▶ **Exercise brief**
Each line in the material below, starting at the one with "in Daily Life" and ending at the one with "Delete cookies", is to be reproduced exactly; no picture is to be copied.

------------------------------------------------------------------------

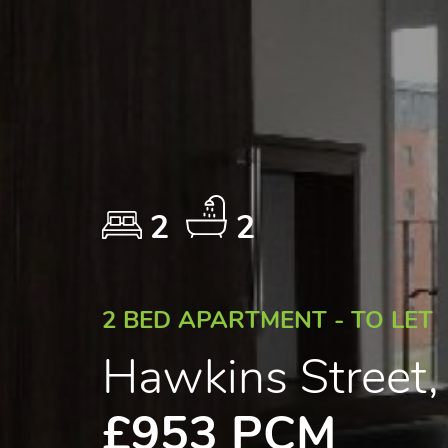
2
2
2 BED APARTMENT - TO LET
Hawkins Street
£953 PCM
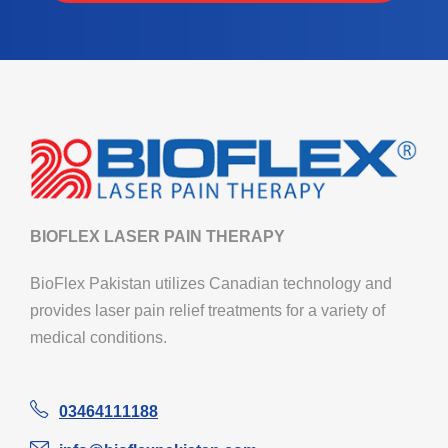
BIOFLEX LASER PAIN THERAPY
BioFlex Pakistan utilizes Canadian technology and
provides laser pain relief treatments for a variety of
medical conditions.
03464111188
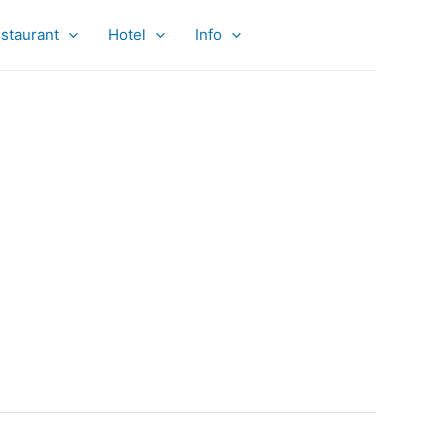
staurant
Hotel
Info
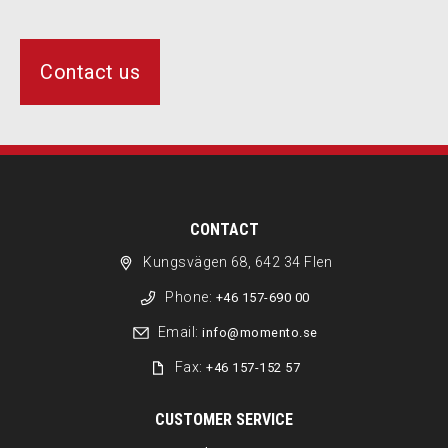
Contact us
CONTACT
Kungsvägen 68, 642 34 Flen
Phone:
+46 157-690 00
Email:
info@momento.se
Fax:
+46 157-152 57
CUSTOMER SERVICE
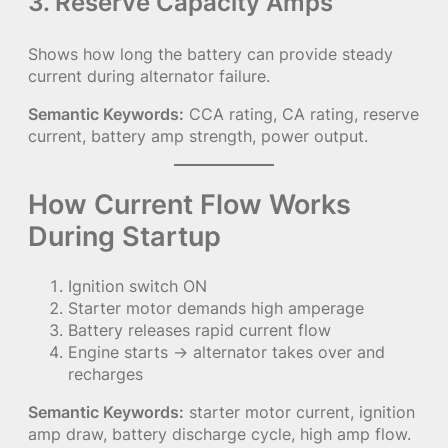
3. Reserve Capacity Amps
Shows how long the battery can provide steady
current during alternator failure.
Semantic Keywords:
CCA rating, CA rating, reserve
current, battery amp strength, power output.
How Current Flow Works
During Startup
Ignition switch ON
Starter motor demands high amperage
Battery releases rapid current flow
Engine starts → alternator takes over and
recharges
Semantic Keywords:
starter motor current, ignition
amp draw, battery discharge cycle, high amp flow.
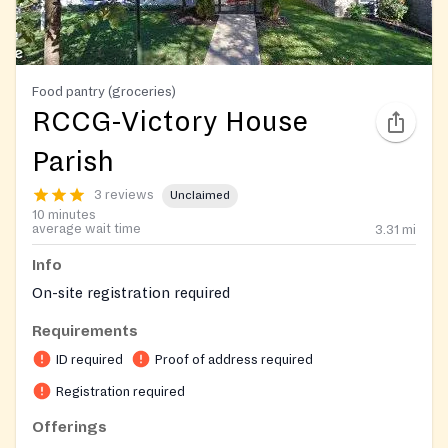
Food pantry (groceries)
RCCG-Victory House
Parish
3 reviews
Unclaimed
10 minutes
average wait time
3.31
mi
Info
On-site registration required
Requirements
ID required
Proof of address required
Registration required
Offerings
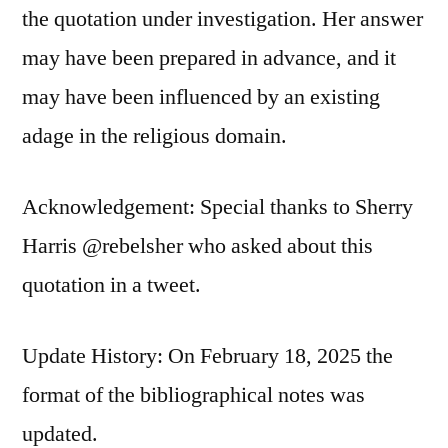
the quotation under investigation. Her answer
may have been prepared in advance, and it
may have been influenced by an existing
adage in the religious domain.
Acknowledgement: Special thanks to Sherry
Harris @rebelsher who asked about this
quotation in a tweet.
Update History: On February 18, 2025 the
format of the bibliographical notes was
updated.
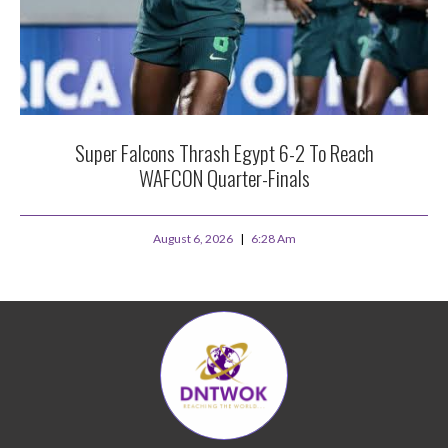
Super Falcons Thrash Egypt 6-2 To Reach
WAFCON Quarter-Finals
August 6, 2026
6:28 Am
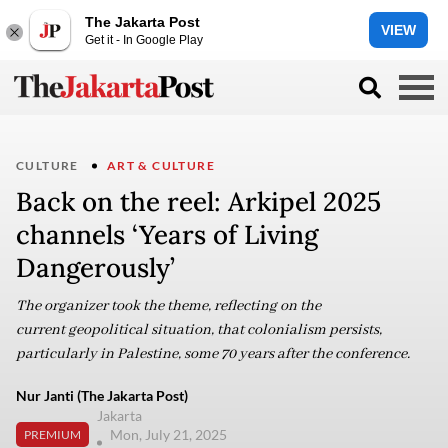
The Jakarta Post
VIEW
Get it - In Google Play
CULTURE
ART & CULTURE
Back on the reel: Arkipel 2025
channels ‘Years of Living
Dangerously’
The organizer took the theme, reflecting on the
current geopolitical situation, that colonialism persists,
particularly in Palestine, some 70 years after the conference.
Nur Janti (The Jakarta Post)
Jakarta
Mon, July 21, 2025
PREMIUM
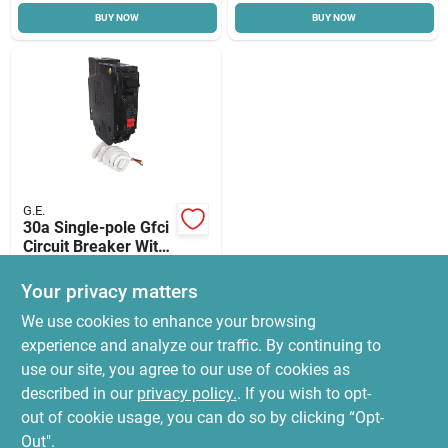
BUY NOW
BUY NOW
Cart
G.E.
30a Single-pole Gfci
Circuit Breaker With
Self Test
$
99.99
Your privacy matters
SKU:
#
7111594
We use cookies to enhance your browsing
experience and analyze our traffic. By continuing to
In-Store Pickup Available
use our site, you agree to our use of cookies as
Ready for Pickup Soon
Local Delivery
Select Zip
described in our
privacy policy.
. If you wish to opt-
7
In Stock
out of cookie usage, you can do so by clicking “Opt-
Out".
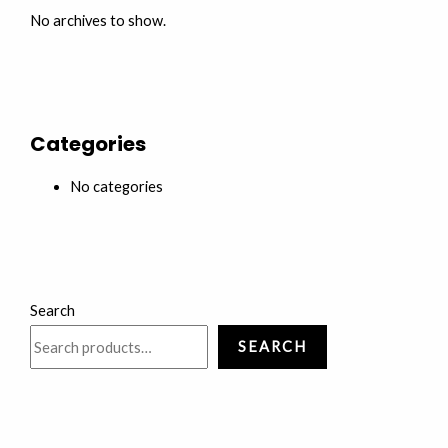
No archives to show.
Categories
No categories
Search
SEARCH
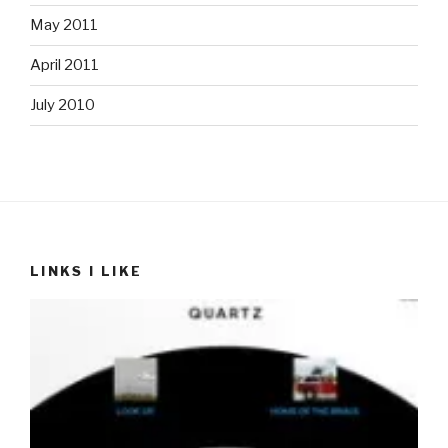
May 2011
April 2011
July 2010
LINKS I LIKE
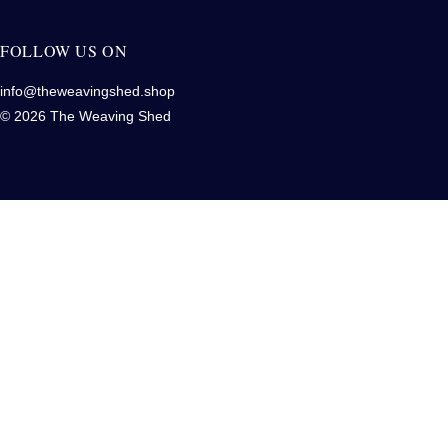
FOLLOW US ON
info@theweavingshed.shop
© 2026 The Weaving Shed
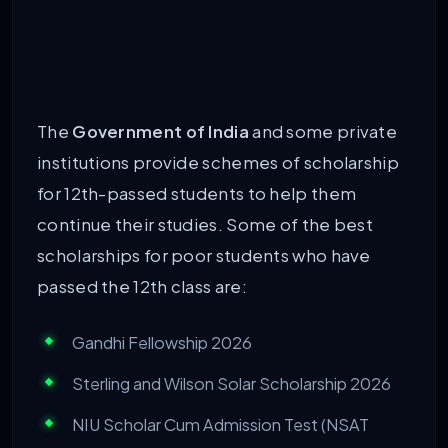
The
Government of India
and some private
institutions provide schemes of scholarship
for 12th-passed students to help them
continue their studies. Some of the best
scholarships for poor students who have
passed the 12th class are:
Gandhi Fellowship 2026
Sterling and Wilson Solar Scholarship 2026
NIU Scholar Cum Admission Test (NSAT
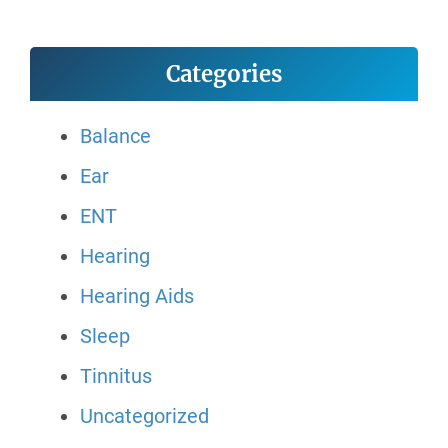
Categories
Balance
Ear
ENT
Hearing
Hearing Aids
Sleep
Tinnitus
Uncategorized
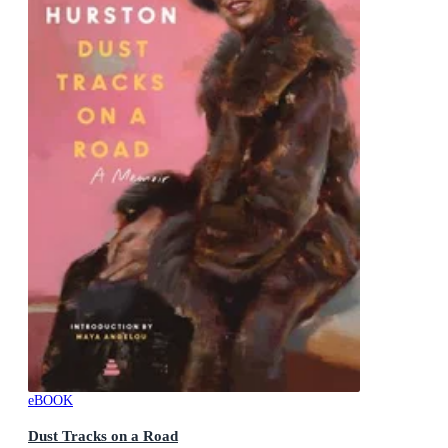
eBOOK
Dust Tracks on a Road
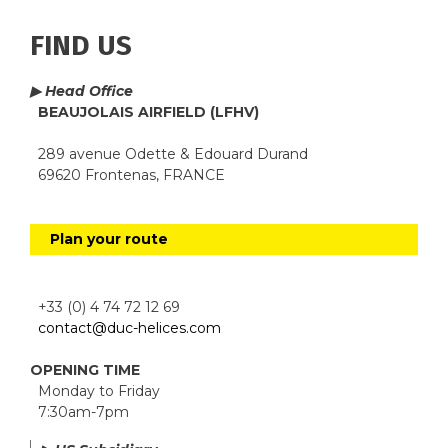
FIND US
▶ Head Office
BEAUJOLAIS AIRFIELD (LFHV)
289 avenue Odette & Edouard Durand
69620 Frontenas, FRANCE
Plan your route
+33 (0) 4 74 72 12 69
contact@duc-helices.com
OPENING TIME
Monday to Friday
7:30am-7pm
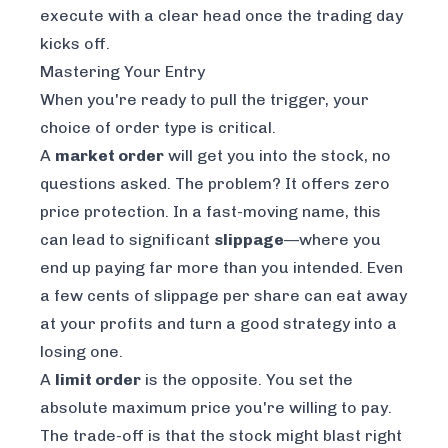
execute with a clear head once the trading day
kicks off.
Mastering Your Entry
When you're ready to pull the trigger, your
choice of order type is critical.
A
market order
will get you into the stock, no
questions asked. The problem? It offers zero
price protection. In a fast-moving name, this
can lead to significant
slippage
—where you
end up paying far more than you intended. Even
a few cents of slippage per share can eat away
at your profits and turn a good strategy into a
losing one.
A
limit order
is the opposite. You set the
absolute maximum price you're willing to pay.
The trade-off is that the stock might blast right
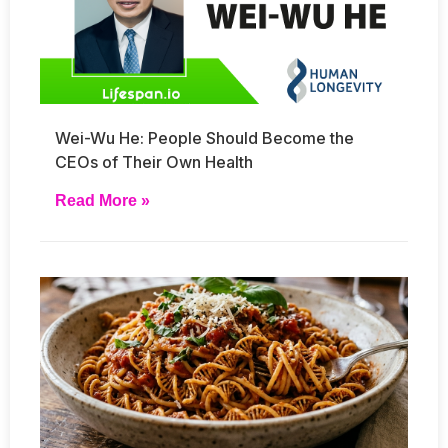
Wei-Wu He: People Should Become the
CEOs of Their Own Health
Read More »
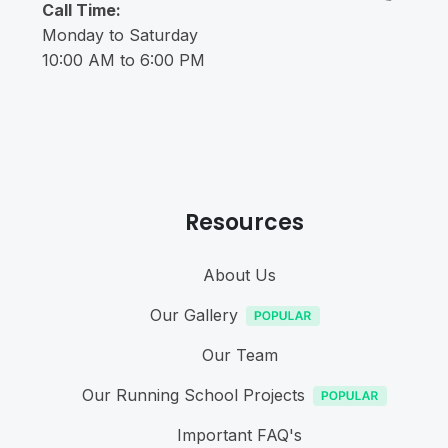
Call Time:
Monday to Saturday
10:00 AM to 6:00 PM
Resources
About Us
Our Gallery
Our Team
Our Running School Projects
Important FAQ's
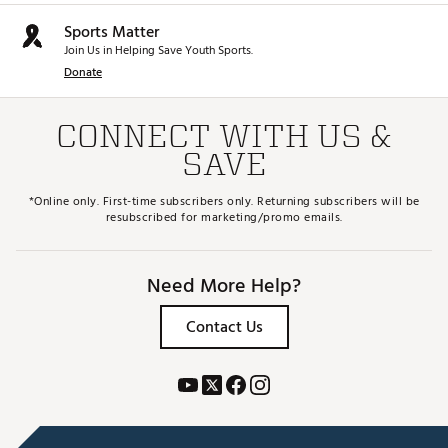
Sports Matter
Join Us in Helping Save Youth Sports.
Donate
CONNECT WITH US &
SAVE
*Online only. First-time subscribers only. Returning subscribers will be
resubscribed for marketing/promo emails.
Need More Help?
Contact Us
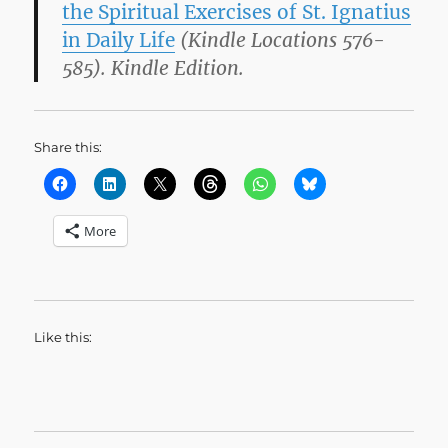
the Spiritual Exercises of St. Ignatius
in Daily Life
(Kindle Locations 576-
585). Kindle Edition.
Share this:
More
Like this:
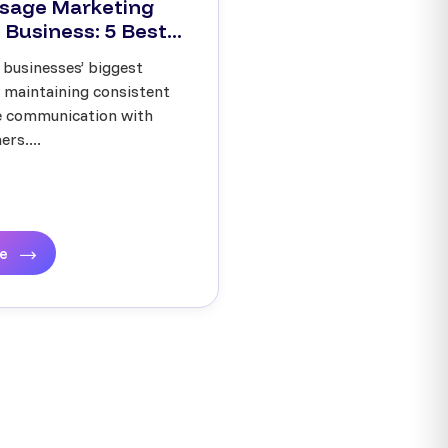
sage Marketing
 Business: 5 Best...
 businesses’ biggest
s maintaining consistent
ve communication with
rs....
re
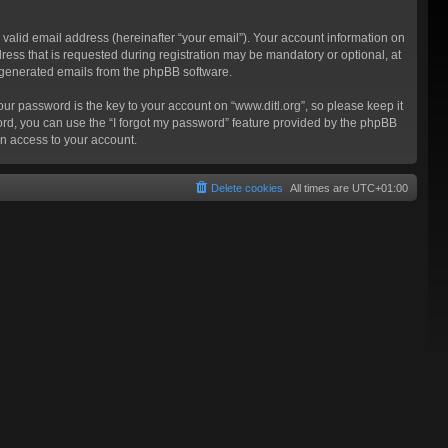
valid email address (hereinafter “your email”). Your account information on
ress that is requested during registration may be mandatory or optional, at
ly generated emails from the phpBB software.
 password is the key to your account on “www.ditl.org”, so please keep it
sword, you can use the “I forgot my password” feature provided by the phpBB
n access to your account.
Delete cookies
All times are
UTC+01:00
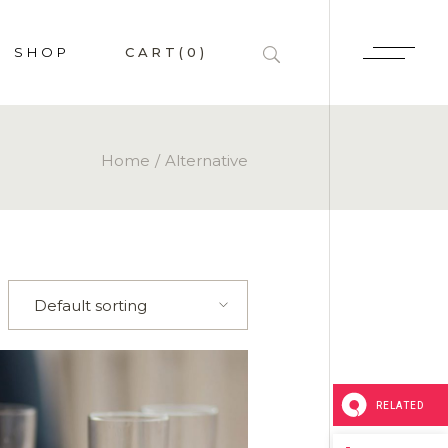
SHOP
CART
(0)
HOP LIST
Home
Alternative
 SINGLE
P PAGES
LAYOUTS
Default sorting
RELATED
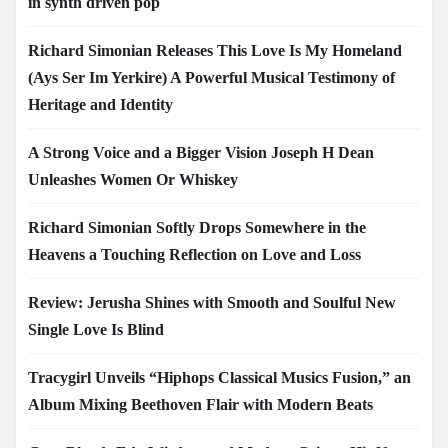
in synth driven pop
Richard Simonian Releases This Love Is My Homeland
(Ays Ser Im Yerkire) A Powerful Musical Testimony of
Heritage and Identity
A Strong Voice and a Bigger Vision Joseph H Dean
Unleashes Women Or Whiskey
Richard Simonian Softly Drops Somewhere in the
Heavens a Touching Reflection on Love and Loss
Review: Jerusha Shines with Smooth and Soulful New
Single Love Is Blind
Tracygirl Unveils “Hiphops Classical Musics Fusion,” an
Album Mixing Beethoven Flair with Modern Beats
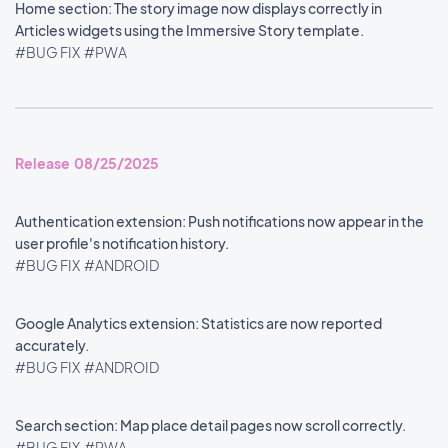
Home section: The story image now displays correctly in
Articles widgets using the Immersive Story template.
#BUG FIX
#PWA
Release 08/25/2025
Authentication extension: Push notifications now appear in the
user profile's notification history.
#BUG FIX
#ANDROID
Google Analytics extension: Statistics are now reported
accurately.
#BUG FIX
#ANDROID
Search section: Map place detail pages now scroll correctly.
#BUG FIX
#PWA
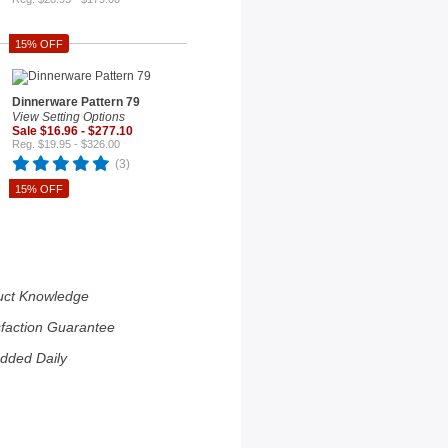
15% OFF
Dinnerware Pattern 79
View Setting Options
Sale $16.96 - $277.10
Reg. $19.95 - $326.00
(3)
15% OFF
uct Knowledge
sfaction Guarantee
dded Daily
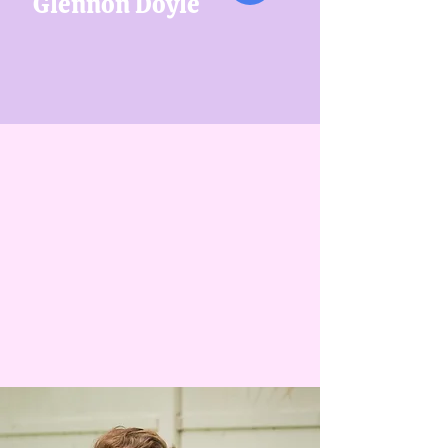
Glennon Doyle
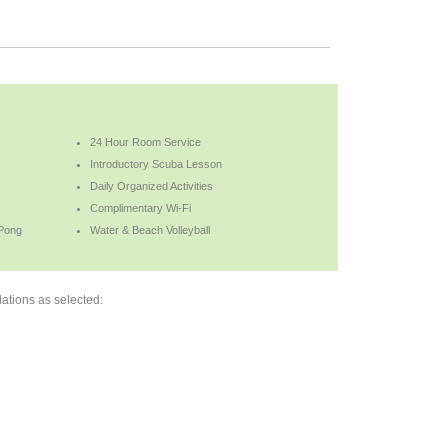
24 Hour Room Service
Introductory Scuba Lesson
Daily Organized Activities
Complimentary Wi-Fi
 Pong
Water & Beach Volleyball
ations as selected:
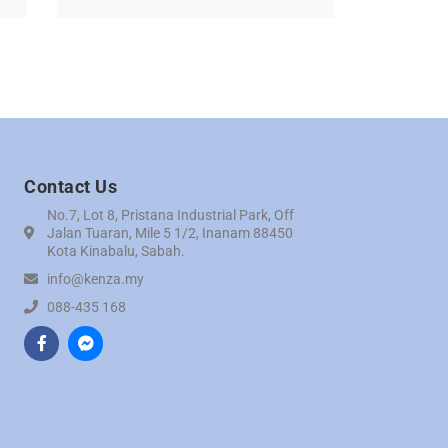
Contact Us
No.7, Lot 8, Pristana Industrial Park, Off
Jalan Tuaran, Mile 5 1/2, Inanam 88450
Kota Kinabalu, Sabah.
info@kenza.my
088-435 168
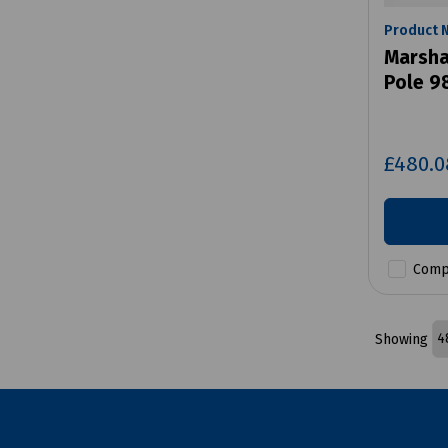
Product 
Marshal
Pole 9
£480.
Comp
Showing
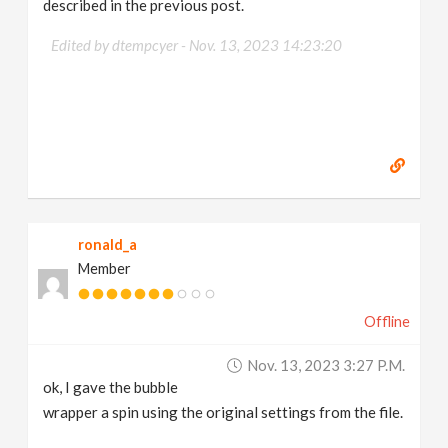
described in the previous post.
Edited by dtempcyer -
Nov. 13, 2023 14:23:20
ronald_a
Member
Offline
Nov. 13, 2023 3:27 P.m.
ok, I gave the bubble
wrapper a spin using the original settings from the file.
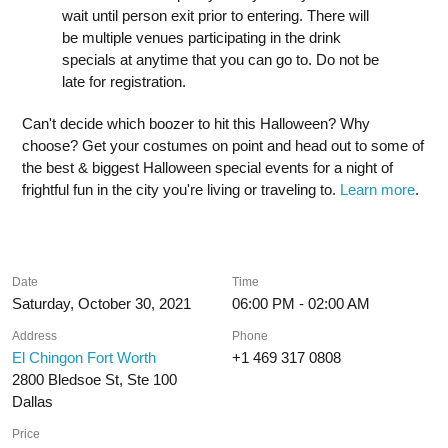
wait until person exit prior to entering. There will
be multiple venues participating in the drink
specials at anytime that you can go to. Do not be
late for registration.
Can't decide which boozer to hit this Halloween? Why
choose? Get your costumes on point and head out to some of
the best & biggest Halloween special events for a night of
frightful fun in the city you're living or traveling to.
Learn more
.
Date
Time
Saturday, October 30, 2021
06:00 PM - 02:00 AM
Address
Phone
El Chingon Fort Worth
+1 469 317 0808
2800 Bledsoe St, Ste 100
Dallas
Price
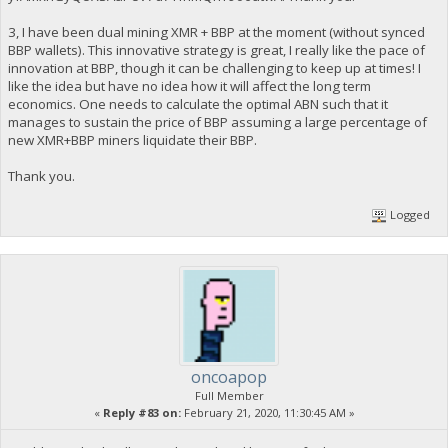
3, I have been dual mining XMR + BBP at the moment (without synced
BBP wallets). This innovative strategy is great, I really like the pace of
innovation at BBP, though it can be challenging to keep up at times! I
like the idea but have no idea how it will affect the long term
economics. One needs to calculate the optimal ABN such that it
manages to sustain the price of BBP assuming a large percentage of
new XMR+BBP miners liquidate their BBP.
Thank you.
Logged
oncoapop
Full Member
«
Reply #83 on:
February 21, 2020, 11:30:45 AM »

------------------------------------------------------------------------

▶ **Worked solution**
in Daily Life
(Kindle Locations 576-
585). Kindle Edition.
Share this:
More
Like this:
sage Marketing
 Business: 5 Best...
 businesses’ biggest
s maintaining consistent
ve communication with
rs....
re
valid email address (hereinafter “your email”). Your account information on
ress that is requested during registration may be mandatory or optional, at
ly generated emails from the phpBB software.
 password is the key to your account on “www.ditl.org”, so please keep it
sword, you can use the “I forgot my password” feature provided by the phpBB
n access to your account.
Delete cookies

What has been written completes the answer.